» PROBLEM DESCRIPTION:
Whenever a line below mentions the word "jours", that line should be copied.

» DATASET ENTRIES:

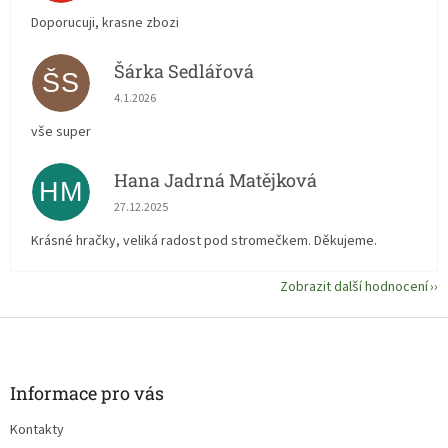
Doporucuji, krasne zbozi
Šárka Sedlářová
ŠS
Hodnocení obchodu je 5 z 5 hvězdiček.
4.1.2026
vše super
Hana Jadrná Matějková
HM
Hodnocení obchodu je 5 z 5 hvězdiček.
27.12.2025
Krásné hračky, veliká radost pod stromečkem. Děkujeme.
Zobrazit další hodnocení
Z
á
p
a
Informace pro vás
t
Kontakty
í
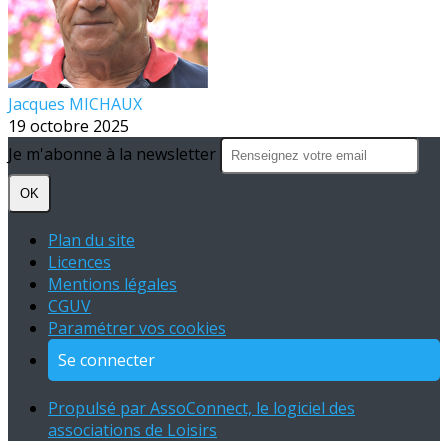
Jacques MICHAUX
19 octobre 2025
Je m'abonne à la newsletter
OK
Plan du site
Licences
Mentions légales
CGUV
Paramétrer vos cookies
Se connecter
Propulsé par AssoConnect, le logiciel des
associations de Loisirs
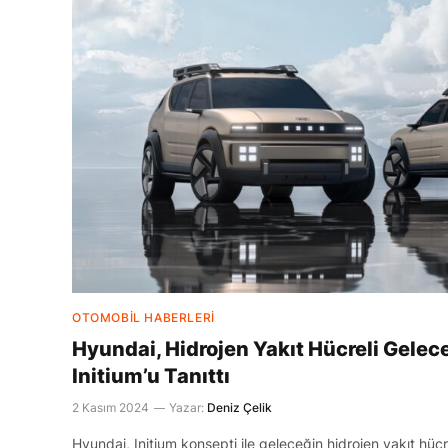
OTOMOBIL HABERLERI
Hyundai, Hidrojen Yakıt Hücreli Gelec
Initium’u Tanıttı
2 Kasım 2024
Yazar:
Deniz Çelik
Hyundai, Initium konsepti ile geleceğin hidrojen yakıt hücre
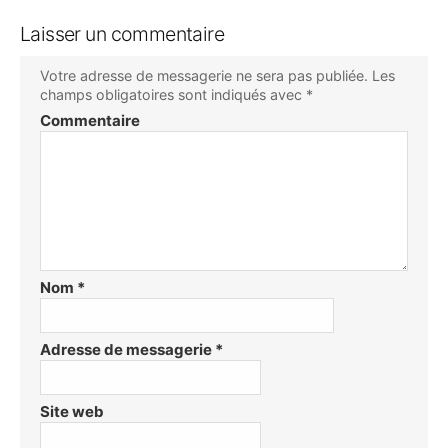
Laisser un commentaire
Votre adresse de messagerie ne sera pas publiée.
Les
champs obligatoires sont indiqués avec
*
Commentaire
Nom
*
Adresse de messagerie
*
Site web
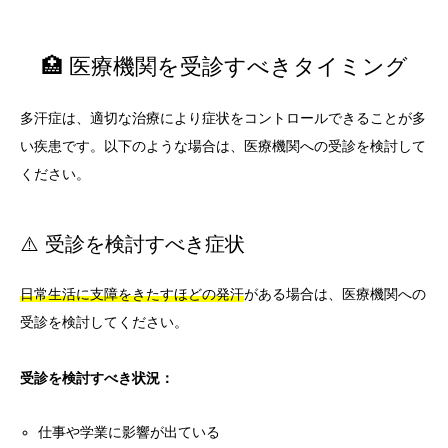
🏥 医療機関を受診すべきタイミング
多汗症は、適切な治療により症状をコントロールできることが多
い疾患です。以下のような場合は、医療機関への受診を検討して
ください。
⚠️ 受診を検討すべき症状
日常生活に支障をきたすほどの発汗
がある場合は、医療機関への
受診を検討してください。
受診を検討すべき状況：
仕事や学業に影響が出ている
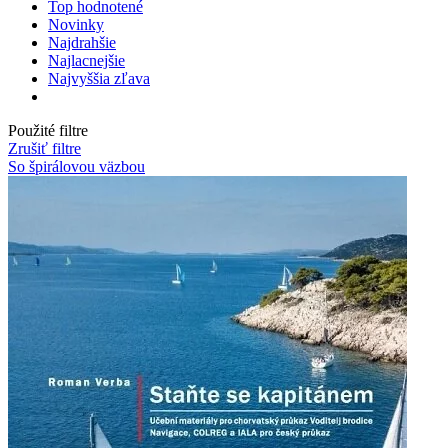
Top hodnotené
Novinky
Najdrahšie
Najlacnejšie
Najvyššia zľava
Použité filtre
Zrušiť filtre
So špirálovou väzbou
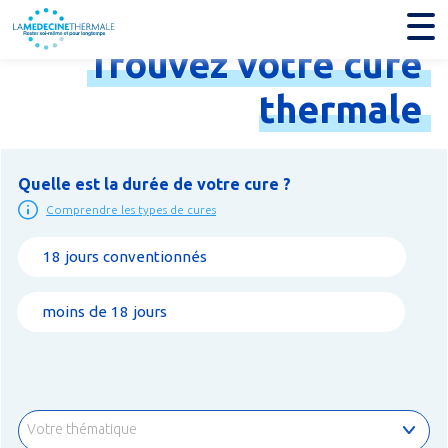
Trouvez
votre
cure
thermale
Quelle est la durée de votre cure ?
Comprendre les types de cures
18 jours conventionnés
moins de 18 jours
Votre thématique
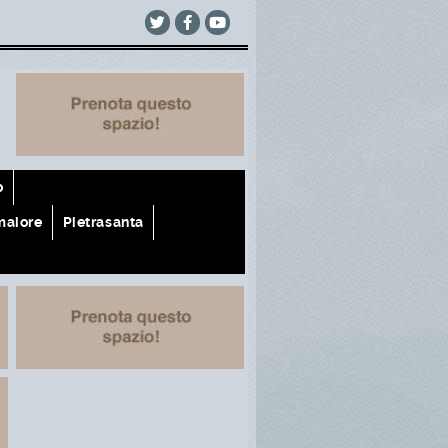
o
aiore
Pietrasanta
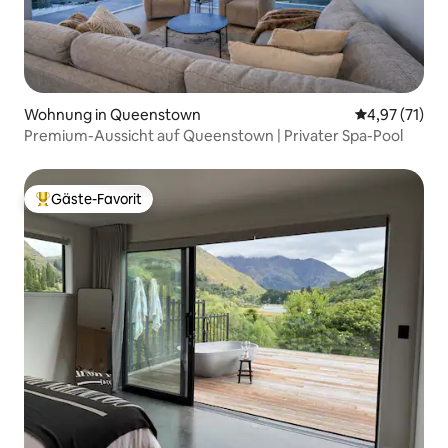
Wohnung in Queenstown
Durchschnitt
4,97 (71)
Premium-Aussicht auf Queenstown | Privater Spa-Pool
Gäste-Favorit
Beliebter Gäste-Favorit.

» RESPONSE FOR THIS EXERCISE:
18 jours conventionnés
moins de 18 jours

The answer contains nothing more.